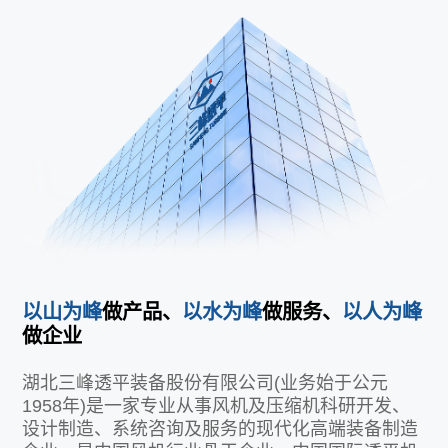
以山为峰
做产品、
以水为峰
做服务、
以人为峰
做企业
湖北三峰透平装备股份有限公司(业务始于公元
1958年)是一家专业从事风机及压缩机科研开发、
设计制造、系统咨询及服务的现代化高端装备制造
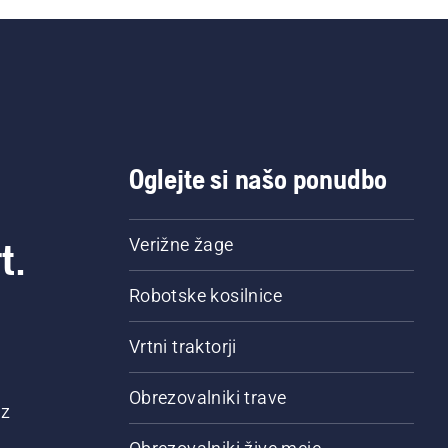
Oglejte si našo ponudbo
t.
Verižne žage
Robotske kosilnice
Vrtni traktorji
Obrezovalniki trave
 z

WHAT YOU HAVE TO DO >> Apart from the pictures, repeat the data above exactly.

ANSWER TO THE EXERCISE >>
以山为峰
做产品、
以水为峰
做服务、
以人为峰
做企业
湖北三峰透平装备股份有限公司(业务始于公元
1958年)是一家专业从事风机及压缩机科研开发、
设计制造、系统咨询及服务的现代化高端装备制造
Oglejte si našo ponudbo
t.
Verižne žage
Robotske kosilnice
Vrtni traktorji
Obrezovalniki trave
 z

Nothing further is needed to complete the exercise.